Task details: From the entries below, list each line with "column".
-------- Records for the exercise --------
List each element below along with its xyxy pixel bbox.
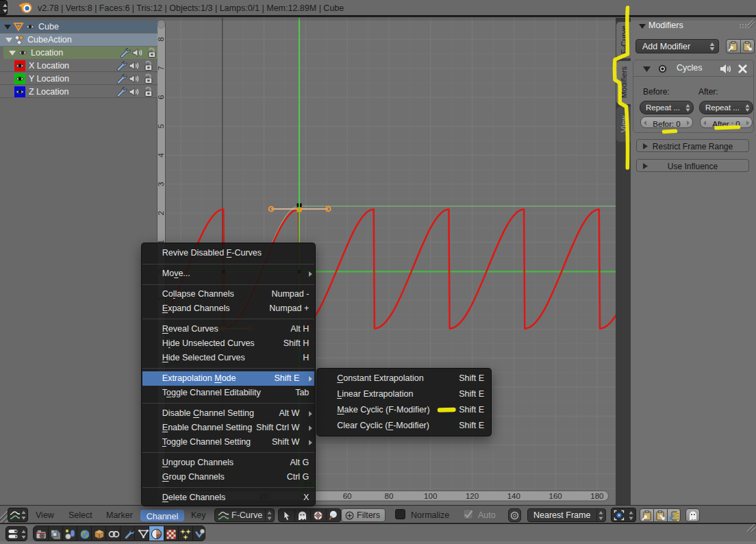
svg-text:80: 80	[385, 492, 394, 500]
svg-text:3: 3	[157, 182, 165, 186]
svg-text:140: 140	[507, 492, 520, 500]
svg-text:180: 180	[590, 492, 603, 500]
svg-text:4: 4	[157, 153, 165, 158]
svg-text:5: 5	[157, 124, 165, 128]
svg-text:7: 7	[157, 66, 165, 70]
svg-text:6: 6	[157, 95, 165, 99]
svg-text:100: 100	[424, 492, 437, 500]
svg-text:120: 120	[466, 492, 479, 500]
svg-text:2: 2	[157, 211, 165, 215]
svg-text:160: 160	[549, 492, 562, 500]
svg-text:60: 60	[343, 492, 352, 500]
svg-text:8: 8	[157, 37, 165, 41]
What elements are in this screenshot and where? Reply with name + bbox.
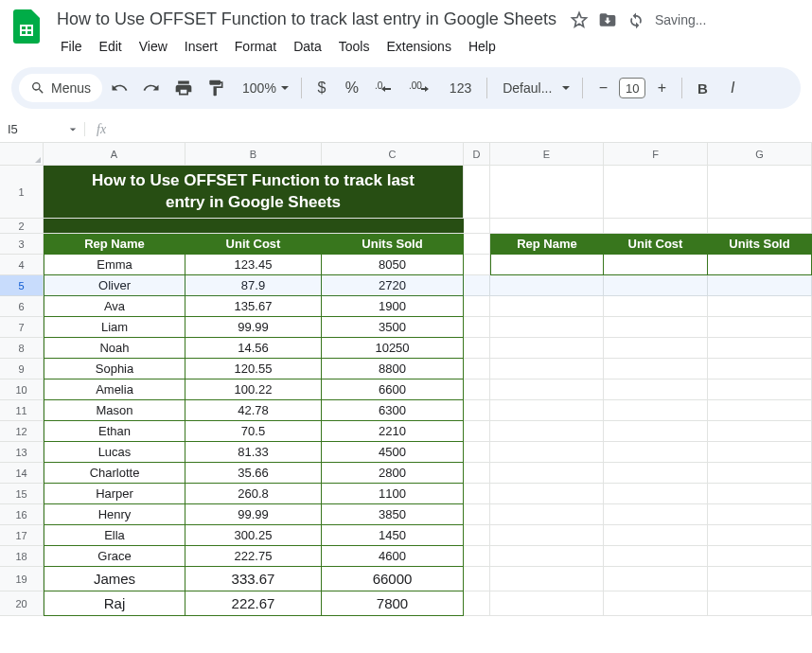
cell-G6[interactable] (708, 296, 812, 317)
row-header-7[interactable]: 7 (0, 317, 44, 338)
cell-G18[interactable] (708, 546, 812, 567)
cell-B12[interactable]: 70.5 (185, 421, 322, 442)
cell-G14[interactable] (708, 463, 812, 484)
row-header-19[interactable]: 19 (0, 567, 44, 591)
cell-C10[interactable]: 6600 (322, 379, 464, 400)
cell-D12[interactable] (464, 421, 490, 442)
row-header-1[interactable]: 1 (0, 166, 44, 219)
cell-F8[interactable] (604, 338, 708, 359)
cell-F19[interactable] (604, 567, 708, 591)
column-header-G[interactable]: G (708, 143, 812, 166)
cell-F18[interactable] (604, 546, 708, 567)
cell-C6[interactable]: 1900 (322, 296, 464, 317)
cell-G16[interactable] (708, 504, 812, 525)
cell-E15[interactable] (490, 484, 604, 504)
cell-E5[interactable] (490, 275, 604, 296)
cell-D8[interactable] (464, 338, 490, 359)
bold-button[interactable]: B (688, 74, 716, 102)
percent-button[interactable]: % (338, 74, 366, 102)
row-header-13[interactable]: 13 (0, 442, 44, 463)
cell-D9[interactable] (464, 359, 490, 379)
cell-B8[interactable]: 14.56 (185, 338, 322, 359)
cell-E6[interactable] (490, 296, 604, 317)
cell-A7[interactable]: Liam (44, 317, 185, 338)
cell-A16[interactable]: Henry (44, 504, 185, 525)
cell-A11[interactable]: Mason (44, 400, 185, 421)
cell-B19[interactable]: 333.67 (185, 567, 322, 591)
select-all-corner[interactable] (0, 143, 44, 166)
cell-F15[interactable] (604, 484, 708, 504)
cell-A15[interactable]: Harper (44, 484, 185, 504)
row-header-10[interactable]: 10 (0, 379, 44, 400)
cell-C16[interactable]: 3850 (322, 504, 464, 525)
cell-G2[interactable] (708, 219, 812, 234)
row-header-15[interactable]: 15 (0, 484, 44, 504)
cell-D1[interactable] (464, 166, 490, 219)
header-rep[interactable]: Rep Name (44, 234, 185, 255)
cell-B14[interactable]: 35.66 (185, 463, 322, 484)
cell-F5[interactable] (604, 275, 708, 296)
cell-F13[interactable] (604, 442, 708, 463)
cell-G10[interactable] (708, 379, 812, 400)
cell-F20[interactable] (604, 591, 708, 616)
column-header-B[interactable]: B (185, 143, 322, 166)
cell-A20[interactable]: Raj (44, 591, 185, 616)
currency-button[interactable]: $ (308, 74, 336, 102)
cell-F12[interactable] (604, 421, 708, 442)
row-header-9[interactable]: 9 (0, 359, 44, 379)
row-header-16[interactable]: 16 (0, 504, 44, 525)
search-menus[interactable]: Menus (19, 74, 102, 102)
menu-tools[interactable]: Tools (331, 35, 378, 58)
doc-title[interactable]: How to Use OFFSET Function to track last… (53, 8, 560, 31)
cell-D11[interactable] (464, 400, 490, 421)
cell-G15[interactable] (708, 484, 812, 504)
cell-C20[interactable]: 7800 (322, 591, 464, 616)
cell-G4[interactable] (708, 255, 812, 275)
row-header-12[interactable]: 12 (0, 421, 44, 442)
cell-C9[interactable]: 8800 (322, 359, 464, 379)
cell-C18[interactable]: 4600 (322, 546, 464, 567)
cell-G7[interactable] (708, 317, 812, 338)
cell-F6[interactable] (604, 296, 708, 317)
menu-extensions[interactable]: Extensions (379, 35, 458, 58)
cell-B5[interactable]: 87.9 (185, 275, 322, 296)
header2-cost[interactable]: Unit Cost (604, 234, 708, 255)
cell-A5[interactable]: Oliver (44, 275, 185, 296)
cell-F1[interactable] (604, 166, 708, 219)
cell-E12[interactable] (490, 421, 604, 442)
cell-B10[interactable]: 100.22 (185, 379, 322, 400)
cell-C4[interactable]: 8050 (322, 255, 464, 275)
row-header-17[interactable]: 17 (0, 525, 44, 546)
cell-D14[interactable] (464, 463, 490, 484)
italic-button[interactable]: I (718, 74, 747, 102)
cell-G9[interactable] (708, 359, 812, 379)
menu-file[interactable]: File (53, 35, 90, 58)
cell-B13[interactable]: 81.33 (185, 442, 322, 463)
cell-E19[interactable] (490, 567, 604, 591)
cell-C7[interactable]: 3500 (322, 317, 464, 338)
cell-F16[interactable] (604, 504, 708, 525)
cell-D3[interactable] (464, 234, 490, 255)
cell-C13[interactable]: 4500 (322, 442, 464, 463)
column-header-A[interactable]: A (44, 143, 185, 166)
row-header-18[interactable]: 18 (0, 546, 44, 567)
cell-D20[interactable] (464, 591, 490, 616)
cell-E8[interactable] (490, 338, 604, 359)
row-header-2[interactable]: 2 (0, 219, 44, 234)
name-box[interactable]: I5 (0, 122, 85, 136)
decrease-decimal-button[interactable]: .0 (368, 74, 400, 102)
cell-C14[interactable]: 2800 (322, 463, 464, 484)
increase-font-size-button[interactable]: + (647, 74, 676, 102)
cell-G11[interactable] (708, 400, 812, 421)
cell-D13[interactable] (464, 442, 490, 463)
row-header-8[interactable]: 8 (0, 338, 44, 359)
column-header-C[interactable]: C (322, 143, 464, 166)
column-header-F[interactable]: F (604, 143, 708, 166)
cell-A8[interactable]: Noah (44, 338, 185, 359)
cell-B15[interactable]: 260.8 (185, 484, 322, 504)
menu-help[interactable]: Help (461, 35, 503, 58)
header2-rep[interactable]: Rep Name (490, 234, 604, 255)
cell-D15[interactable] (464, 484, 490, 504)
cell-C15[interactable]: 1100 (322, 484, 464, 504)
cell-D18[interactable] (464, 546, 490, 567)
--------
Answer section:
column-header-G[interactable]: G (708, 143, 812, 166)
column-header-B[interactable]: B (185, 143, 322, 166)
column-header-A[interactable]: A (44, 143, 185, 166)
column-header-C[interactable]: C (322, 143, 464, 166)
column-header-F[interactable]: F (604, 143, 708, 166)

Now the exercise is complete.